Water - the Mideast's Inescapable Issue

AMONG the many burdensome responsibilities confronting the Israeli military government in the West Bank, the Golan Heights, and Gaza Strip is controlling water - from drilling new wells to bringing it to dinner tables.

For 25 years the Israeli armed forces have set water policies in the occupied Palestinian territories. Few issues facing negotiators at the current Middle East peace talks perhaps are as important as guidelines for the distribution of water. Water is a precious resource throughout the region, and future conflicts in the Middle East are more likely to arise over water than over oil or land.

The central issue in the peace talks is control of land, but beneath the land is the critical resource that sustains life. Water is essential to the preservation of the state of Israel, and it is essentially the only natural resource possessed by the Palestinians in the West Bank and Gaza.

Water-related matters were largely responsible for the war that yielded to Israel the present occupied territories. Before the Six-Day War of 1967, Israel extracted 300 million cubic meters of water a year from an aquifer (underground reservoir) that lies beneath the hills of the West Bank (which was then within Jordan). The Arabs of the West Bank used only a fraction of this amount, pumping 20 million cubic meters. The proportions remain roughly the same today.

The aquifer provides about a fifth of Israel's water. Arabs have been kept by Israeli authorities from increasing their extractions. Israelis have dug wells to supply West Bank settlements, but most of the aquifer's water continues to be taken from wells outside the West Bank.

Within its pre-1967 borders, Israel was able to tap the waters of the Sea of Galilee, a natural holding reservoir on the River Jordan. Israel's National Water Carrier, a giant pipeline three meters in diameter, can transport more than one million cubic meters of water a day from the Sea of Galilee across country, down the coast, and on to the Negev desert. Israel was able to recreate the River Jordan as a pipeline within its own territory after the Six-Day War, when most of the Jordan and its catchment, including the Golan Heights, fell into Israeli hands.

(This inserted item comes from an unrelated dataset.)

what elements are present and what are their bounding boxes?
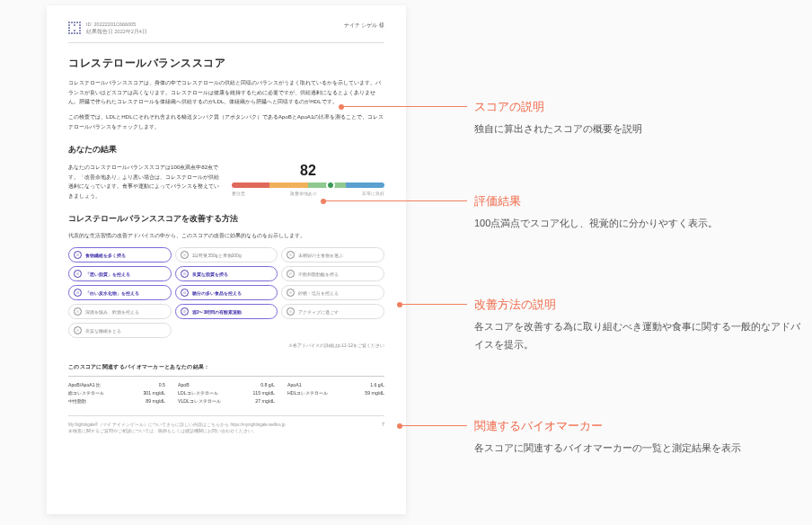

Israel now meets a full 30 percent of its entire water needs by direct extraction and diversion from West Bank sources. This translates to 80 percent of West Bank reserves.

The influx of Jewish immigrants from the former Soviet Union could raise annual demand for water by 650 million cubic meters, according to the Israeli Water Authority. Under the Israeli quota system, Palestinian inhabitants of the West Bank receive only a fraction of the water allowed Israelis each year: 115-142 cubic meters per person, in contrast to 537 cubic meters per person in Israel proper, and 965 cubic meters per Israeli settler in the West Bank itself.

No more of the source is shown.